DBRS Confirms H&R Real Estate Investment Trust at BBB, Stable Trend
Real EstateDBRS has today confirmed the Senior Unsecured Debentures rating of H&R Real Estate Investment Trust (H&R or the Trust) at BBB with a Stable trend.
The confirmation follows H&R’s announcement yesterday of an amended offer to acquire Primaris Retail Real Estate Investment Trust (Primaris; rated BBB (low), Under Review with Positive Implications by DBRS) for 1.166 stapled units of H&R or $28.00 cash per unit, subject to a maximum cash amount of $1.28 billion (the Transaction). This Transaction includes 26 of the 44 properties currently owned or soon to be acquired by Primaris and results in a value of $3.1 billion (including assumed debt of $1.4 billion).
A KingSett Capital-led consortium has agreed to acquire the balance of properties from Primaris prior to the completion of H&R’s proposed transaction for $1.9 billion (including assumed debt of $600 million). The previously announced KingSett Capital-led consortium offer has been withdrawn in accordance with its terms, and affiliates of KingSett Capital that own approximately 7% of Primaris’ units have agreed to support the Transaction. The Board of Trustees of Primaris and H&R have unanimously agreed to vote their units in favour of the Transaction and to recommend that their respective unitholders vote in favour of the Transaction.
The rating confirmation takes into consideration that the Transaction will meaningfully increase the size and scale of H&R’s portfolio and will transform the Trust into the largest real estate investment trust in Canada. Following the completion of the Transaction, H&R’s portfolio will comprise 321 properties and approximately 53.7 million square feet of office, retail and industrial space, representing an increase of 19%. H&R will acquire 26 of Primaris’ properties. These properties are well-located, major enclosed retail centres in secondary markets and mid-market malls closer to major centres anchored by national retailers. To date, these properties have performed reasonably well, with good occupancy levels and stable tenant bases.
In addition, the Transaction will benefit H&R with enhanced diversification by property, tenant and geography and reduce the Trust’s exposure to the office segment to 51% of total net operating income from 65%, adjusted to include the impact of the Bow. From a business risk perspective, DBRS views the Transaction as slightly positive to neutral for H&R since it continues to increase the size and scale of the portfolio, provides greater diversification and features several high-quality mid-market enclosed shopping centres. However, the Transaction results in a shift away from H&R’s strategy of acquiring single-tenant properties with long-term leases, thereby introducing greater volatility through an exposure to the discretionary retail segment and higher lease rollovers. These malls also face significant competition from other growing retail formats, such as power centres and big-box retailers, which continue to expand their presence in Canada. Moreover, DBRS believes that H&R’s success will depend largely on its ability to effectively integrate this Transaction following the significant acquisition and development activity (including the Bow) that the Trust has been involved with over the past few years.

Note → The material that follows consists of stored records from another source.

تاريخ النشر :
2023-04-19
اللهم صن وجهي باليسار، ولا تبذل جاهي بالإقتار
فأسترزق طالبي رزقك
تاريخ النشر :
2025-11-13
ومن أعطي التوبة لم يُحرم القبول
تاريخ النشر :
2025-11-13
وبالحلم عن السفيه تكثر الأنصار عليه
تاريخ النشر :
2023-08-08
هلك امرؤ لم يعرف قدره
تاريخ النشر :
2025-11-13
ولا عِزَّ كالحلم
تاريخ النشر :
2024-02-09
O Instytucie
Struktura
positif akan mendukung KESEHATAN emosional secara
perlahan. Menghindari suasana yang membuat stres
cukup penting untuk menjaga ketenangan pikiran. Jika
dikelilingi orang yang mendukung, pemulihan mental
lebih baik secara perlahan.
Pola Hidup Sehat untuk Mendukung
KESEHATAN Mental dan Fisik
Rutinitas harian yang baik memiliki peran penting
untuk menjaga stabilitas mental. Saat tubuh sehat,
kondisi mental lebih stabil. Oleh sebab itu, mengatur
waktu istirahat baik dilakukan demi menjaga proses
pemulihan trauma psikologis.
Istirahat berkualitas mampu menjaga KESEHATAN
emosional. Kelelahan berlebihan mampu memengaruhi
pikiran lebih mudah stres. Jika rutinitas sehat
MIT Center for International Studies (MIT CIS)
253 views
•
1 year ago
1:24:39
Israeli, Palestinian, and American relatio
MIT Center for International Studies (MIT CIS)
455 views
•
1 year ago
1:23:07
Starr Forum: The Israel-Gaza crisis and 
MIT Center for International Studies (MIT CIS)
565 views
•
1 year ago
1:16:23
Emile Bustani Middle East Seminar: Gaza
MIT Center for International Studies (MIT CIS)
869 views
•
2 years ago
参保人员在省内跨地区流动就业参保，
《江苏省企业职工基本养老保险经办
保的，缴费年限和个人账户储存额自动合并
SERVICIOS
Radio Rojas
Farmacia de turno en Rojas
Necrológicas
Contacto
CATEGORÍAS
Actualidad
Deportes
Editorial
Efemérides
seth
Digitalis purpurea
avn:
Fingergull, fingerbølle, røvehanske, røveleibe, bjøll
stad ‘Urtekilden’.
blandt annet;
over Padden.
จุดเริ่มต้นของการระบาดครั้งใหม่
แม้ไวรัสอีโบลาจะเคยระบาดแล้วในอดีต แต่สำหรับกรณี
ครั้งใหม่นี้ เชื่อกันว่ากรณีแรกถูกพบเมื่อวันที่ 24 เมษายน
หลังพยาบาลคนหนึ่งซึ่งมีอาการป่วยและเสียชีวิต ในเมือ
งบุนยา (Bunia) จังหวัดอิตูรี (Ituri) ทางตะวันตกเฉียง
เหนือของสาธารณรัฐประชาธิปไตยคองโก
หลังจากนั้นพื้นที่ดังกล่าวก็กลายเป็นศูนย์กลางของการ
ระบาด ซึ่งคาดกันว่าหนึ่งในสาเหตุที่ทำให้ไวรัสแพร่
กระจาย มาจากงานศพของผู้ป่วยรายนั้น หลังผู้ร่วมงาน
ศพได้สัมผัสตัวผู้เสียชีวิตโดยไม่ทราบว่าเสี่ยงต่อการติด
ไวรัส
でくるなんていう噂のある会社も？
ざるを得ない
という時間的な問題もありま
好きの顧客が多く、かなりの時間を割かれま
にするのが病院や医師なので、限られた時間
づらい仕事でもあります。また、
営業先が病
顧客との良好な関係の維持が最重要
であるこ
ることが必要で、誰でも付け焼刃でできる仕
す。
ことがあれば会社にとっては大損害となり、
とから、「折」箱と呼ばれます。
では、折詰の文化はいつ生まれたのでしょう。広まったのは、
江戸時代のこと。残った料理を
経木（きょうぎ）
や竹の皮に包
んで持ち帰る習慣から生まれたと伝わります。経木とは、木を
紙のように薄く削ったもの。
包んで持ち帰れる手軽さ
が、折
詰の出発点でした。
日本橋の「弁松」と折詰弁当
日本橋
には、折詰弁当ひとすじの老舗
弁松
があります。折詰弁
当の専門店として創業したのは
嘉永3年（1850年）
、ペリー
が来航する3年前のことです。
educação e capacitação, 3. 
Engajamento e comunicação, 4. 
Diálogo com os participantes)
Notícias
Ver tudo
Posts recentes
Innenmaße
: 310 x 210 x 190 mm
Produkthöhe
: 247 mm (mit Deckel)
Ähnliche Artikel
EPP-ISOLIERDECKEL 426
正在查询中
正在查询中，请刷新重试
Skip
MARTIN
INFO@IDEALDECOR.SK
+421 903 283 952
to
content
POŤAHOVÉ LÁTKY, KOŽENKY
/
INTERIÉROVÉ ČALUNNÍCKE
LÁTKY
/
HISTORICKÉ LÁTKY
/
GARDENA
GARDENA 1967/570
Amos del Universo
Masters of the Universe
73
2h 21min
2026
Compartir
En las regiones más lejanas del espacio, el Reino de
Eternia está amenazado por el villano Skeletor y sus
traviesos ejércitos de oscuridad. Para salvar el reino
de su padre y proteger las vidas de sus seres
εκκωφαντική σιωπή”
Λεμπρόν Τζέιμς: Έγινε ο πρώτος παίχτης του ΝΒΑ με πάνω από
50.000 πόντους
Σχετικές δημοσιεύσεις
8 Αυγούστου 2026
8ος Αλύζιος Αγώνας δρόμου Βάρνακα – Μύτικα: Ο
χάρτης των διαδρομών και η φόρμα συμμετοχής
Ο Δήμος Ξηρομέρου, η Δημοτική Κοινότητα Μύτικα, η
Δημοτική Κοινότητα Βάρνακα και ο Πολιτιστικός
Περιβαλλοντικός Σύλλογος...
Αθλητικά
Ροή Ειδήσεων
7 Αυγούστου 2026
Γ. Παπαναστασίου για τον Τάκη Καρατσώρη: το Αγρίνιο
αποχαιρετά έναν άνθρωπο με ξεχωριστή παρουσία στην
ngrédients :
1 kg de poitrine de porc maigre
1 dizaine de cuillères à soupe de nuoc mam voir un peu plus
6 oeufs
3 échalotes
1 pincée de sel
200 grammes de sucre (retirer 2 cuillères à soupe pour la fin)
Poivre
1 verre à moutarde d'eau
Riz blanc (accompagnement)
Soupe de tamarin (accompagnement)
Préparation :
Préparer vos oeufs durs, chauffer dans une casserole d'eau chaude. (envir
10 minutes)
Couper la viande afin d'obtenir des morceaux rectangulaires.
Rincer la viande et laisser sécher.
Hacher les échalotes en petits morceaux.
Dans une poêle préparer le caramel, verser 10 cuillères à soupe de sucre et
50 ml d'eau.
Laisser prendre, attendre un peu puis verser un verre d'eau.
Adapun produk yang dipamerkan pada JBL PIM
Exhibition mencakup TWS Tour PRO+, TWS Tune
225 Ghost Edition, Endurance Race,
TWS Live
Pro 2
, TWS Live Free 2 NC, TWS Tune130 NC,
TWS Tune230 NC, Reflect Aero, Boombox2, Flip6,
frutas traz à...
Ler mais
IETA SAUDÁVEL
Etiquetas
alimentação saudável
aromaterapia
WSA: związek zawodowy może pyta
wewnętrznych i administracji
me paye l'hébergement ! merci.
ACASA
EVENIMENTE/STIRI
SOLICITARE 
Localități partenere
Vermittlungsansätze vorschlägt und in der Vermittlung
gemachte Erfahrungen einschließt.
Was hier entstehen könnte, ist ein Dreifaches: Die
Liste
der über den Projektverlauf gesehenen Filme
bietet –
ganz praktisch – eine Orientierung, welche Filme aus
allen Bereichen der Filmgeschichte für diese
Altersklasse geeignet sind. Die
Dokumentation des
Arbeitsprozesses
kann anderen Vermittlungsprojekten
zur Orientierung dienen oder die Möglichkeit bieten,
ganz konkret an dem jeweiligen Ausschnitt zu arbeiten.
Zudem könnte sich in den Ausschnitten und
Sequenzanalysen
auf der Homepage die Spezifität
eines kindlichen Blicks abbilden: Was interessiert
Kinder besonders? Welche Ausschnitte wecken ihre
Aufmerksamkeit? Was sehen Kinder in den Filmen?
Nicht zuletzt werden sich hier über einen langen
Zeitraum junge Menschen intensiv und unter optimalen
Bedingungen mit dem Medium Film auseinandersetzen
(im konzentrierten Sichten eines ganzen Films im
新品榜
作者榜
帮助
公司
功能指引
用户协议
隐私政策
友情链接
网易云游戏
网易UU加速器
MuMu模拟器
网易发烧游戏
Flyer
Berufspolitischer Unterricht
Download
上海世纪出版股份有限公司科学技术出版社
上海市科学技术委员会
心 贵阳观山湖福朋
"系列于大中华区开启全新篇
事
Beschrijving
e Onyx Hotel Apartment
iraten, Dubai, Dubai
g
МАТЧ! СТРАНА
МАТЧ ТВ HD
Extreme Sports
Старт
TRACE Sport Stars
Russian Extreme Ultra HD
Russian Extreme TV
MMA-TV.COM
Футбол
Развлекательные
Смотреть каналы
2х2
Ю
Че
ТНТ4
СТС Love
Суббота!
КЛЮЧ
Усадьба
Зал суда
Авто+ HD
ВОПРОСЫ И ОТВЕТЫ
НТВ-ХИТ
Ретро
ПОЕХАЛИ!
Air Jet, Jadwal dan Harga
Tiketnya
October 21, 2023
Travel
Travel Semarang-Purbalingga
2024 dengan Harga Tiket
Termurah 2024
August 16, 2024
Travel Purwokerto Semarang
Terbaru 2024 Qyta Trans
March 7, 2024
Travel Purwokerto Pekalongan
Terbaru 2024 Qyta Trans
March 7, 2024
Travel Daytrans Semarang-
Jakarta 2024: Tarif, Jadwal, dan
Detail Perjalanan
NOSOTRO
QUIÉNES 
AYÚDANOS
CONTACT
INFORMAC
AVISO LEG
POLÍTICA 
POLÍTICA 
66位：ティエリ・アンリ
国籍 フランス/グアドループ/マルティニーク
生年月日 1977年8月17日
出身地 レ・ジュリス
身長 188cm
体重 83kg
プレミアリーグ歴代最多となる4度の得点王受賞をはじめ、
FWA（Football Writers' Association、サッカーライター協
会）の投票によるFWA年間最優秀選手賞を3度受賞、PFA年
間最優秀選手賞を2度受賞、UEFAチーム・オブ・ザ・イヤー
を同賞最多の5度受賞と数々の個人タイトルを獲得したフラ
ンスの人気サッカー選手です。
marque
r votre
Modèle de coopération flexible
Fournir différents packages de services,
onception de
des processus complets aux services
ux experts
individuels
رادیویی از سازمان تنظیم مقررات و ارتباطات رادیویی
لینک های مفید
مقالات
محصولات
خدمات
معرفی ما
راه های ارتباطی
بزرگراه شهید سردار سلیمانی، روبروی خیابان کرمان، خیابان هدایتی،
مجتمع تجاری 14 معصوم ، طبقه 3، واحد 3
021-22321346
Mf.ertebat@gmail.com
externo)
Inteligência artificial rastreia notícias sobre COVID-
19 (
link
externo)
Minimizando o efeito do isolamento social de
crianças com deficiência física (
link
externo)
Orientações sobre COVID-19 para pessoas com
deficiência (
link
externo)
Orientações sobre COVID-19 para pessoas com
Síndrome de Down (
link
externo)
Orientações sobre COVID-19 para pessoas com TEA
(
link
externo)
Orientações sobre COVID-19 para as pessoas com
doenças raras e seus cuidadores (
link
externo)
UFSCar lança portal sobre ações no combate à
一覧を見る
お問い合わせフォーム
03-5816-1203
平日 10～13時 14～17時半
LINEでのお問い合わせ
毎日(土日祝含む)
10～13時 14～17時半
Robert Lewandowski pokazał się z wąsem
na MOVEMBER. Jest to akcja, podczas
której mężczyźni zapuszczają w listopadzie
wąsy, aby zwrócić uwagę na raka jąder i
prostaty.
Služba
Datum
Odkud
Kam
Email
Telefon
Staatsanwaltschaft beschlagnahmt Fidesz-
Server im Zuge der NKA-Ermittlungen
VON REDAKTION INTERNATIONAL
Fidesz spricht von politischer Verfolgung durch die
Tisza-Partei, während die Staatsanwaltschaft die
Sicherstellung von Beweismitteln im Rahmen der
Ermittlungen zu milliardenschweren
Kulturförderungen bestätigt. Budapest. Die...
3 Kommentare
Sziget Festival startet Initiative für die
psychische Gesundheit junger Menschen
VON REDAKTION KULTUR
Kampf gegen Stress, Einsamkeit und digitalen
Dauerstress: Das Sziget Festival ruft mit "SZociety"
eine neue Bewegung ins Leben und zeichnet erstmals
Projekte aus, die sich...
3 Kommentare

Although Primaris’ unitholders have the option to receive up to $1.28 billion of the consideration in cash, DBRS expects that H&R will fund the transaction ($1.659 billion excluding the assumed debt), with $1.564 billion of equity and the remainder using cash on hand. As a result, DBRS estimates that leverage will decline to approximately 60.1% on a debt-to-capital basis from 65.3%, while pro forma EBITDA interest coverage is expected to improve modestly to 2.29 times from 2.20 times, including contributions from the Bow. In DBRS’s view, these key credit metrics are well placed within the BBB rating category, acknowledging the slight improvement to the Trust’s business profile. As a result, DBRS has tolerance for a slight increase in leverage within the current rating category. DBRS notes that any changes to the terms and conditions and/or DBRS’s financing expectations of the Transaction could result in H&R’s rating being placed Under Review.
Notes:
All figures are in Canadian dollars unless otherwise noted.
The related regulatory disclosures pursuant to the National Instrument 25-101 Designated Rating Organizations are hereby incorporated by reference and can be found by clicking on the link to the right under Related Research or by contacting us at info@dbrs.com.
The applicable methodology is Rating Real Estate Entities (April 2011), which can be found on our website under Methodologies.